Sadly, no. I am not talking about the mythical creature all parents have heard tales of that sleeps for hours at a time – uninterrupted. Sadly, the slumber I am talking about is more metaphorical than actual.
I have come to the realization that I have been sleepwalking through the past five years of my life.
Don’t get me wrong. I have been present and participating in life events, but I have also been completely and totally shut down inside. This started as a defense mechanism after my second miscarriage. I had been through a ton just to get pregnant with the twins, and those fourteen weeks of being pregnant had not been easy on me and my body.
But to then lose them the way I did was more than my brain could take.
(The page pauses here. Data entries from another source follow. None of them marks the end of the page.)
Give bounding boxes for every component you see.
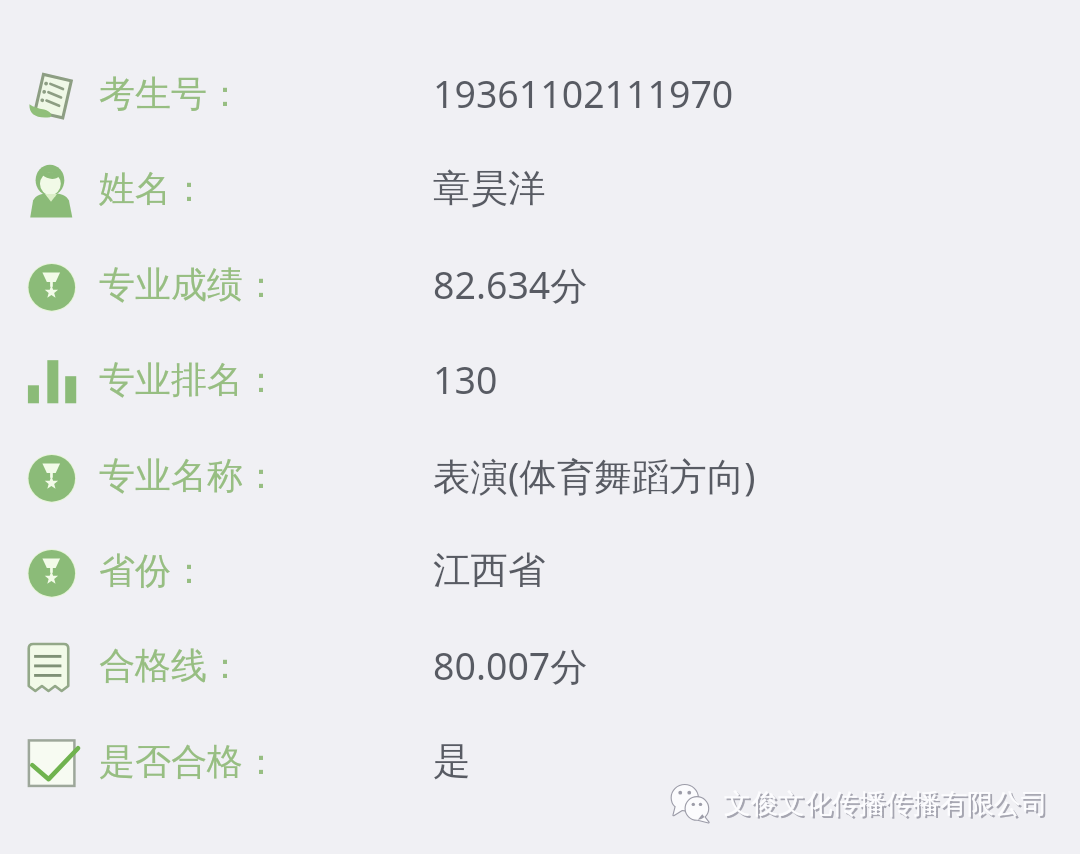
staticText: 章昊洋 — [433, 165, 546, 212]
other: Qualified — [25, 736, 77, 788]
button[interactable]: Pass line — [0, 618, 1080, 713]
staticText: 82.634分 — [433, 259, 588, 310]
staticText: 专业排名： — [99, 357, 279, 402]
staticText: 是否合格： — [99, 739, 279, 784]
staticText: 省份： — [99, 548, 207, 593]
staticText: 文俊文化传播传播有限公司 — [724, 787, 1048, 821]
staticText: 合格线： — [99, 643, 243, 688]
button[interactable]: Rank — [0, 332, 1080, 427]
other: Name — [25, 163, 77, 215]
staticText: 专业名称： — [99, 453, 279, 498]
staticText: 19361102111970 — [433, 68, 734, 119]
button[interactable]: Exam number — [0, 46, 1080, 141]
staticText: 考生号： — [99, 71, 243, 116]
button[interactable]: Name — [0, 141, 1080, 236]
other: Pass line — [25, 640, 77, 692]
button[interactable]: Medal — [0, 523, 1080, 618]
other: Medal — [25, 259, 77, 311]
staticText: 专业成绩： — [99, 262, 279, 307]
staticText: 80.007分 — [433, 640, 588, 691]
button[interactable]: Medal — [0, 428, 1080, 523]
button[interactable]: Qualified — [0, 714, 1080, 809]
button[interactable]: Medal — [0, 237, 1080, 332]
staticText: 姓名： — [99, 166, 207, 211]
staticText: 130 — [433, 354, 498, 405]
other: Rank — [25, 354, 77, 406]
staticText: 是 — [433, 738, 471, 785]
button[interactable]: 文俊文化传播传播有限公司 — [669, 781, 1048, 826]
other: WeChat — [669, 781, 714, 826]
staticText: 表演(体育舞蹈方向) — [433, 450, 756, 501]
other: Exam number — [25, 68, 77, 120]
staticText: 江西省 — [433, 547, 546, 594]
staticText: 文俊文化传播传播有限公司 — [726, 789, 1050, 823]
other: Medal — [25, 545, 77, 597]
other: Medal — [25, 450, 77, 502]
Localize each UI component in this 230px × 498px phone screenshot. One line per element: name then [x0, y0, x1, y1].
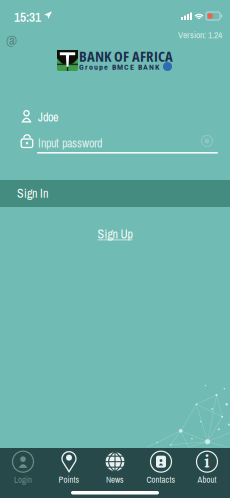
staticText: Sign Up: [98, 226, 132, 242]
staticText: Contacts: [146, 474, 176, 485]
staticText: 15:31: [14, 8, 41, 26]
button[interactable]: News: [92, 451, 138, 485]
staticText: Login: [14, 474, 32, 485]
staticText: Input password: [38, 135, 102, 151]
staticText: Sign In: [17, 185, 48, 202]
staticText: About: [198, 474, 216, 485]
button[interactable]: Points: [46, 451, 92, 485]
staticText: BANK OF AFRICA: [79, 46, 173, 66]
staticText: Points: [58, 474, 80, 485]
staticText: News: [106, 474, 124, 485]
button[interactable]: Sign In: [0, 180, 230, 207]
button[interactable]: i: [184, 451, 230, 485]
button[interactable]: Sign Up: [92, 221, 138, 247]
button[interactable]: Login: [0, 451, 46, 485]
staticText: @: [6, 31, 17, 49]
staticText: i: [204, 449, 210, 473]
staticText: Groupe BMCE BANK: [79, 62, 159, 72]
staticText: Version: 1.24: [178, 29, 222, 41]
staticText: Jdoe: [38, 109, 58, 125]
button[interactable]: Contacts: [138, 451, 184, 485]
Having twin one “self-abort” in my workplace was awful – but it paled in comparison to seeing twin two lying in a toilet bowl in the emergency room.
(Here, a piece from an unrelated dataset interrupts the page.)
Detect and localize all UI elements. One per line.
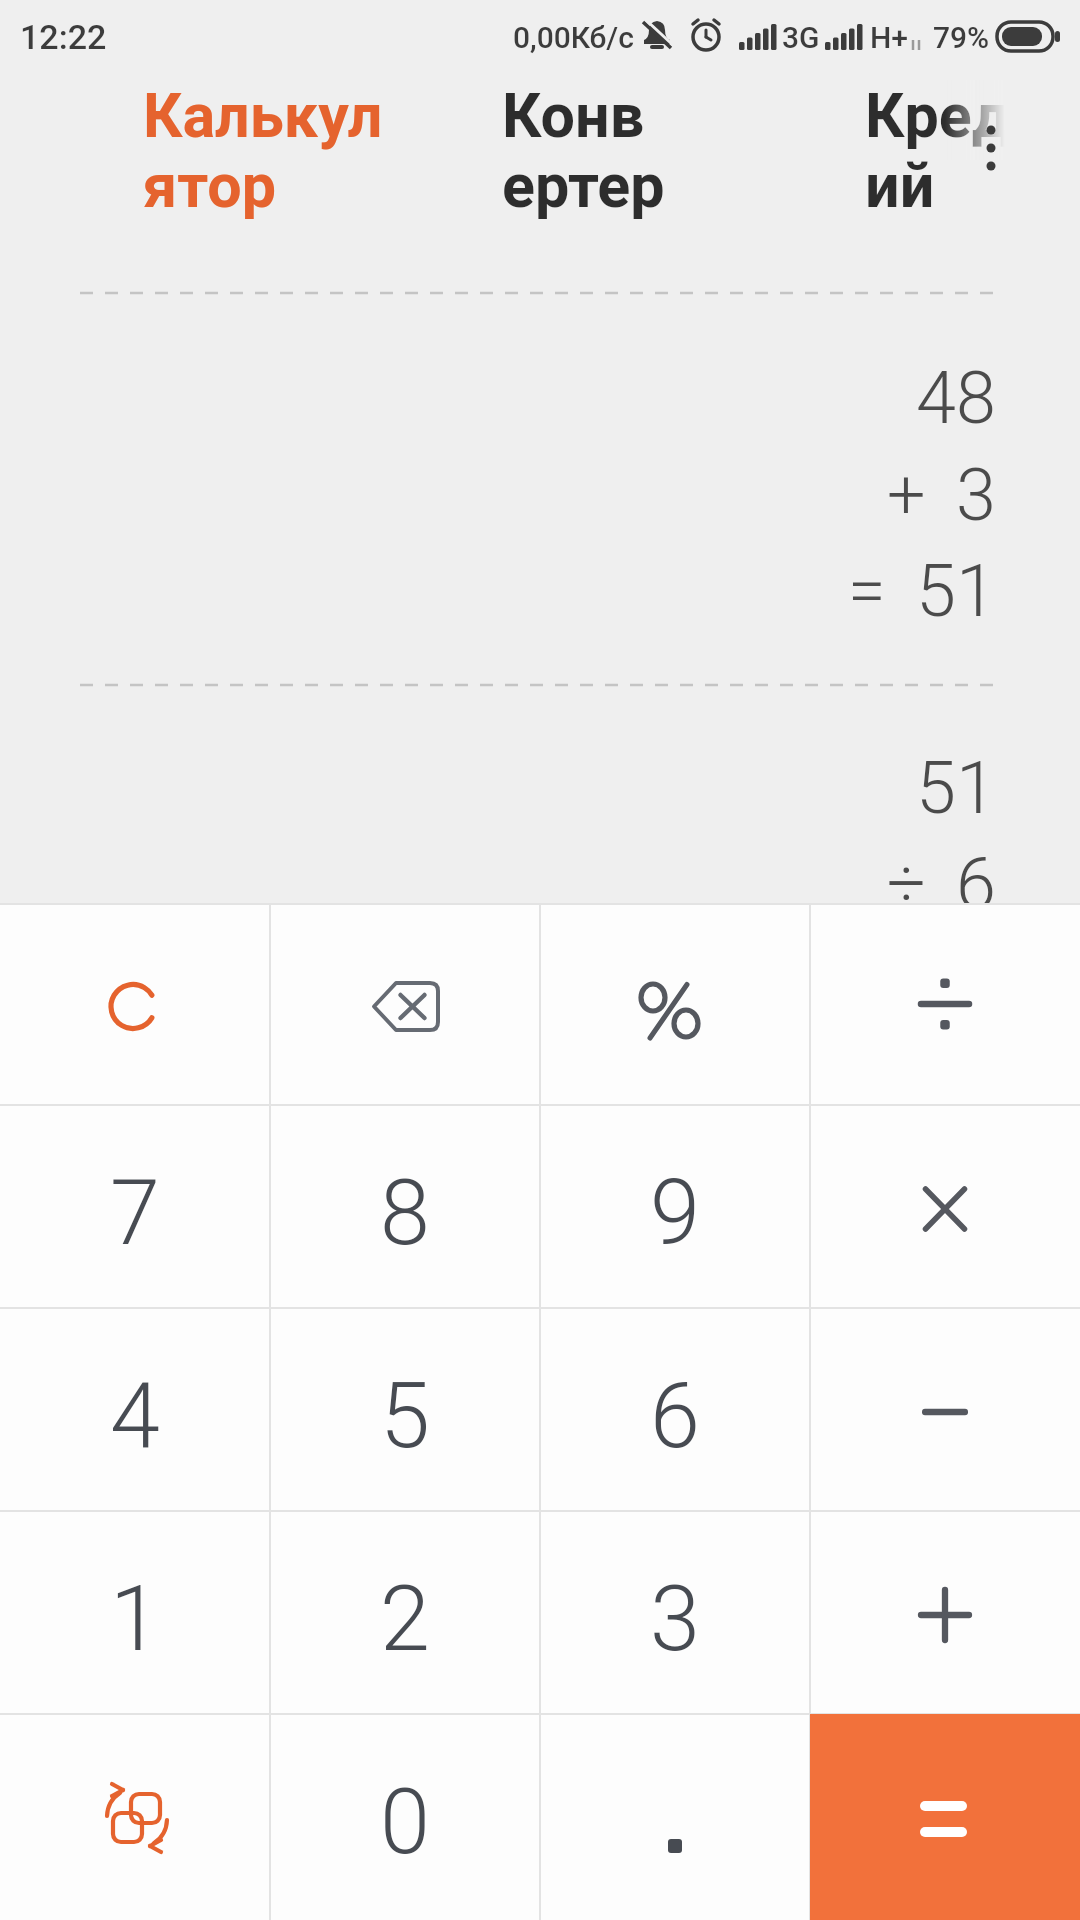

After that experience, I did what I knew I was supposed to do. I got a therapist. I talked about my feelings. I grieved my loss. Or at least, that is what I thought I was doing. I think, deep down, I went through the motions. I knew I was supposed to cry. I knew I was supposed to grieve. I knew this is what everyone expected of me. So I did it.
Problem is – it was just on the surface. Inside, I did none of the work I needed to do. I turned everything off inside. I held back. I stopped leaning on the people around me. When friends or family would ask me how I was doing, I would tell them “I am doing my best”. What I should have said was “I am dying inside”.
As time went on, and my infertility struggles continued, this repression of emotion deepened. I held back more. I shut down more. I built up more walls.
This manifested itself in many ways. I stopped talking to Peter about anything that mattered. I stopped being the fun mom who would play with Irene for hours. I stopped calling friends and isolated myself in my own thoughts.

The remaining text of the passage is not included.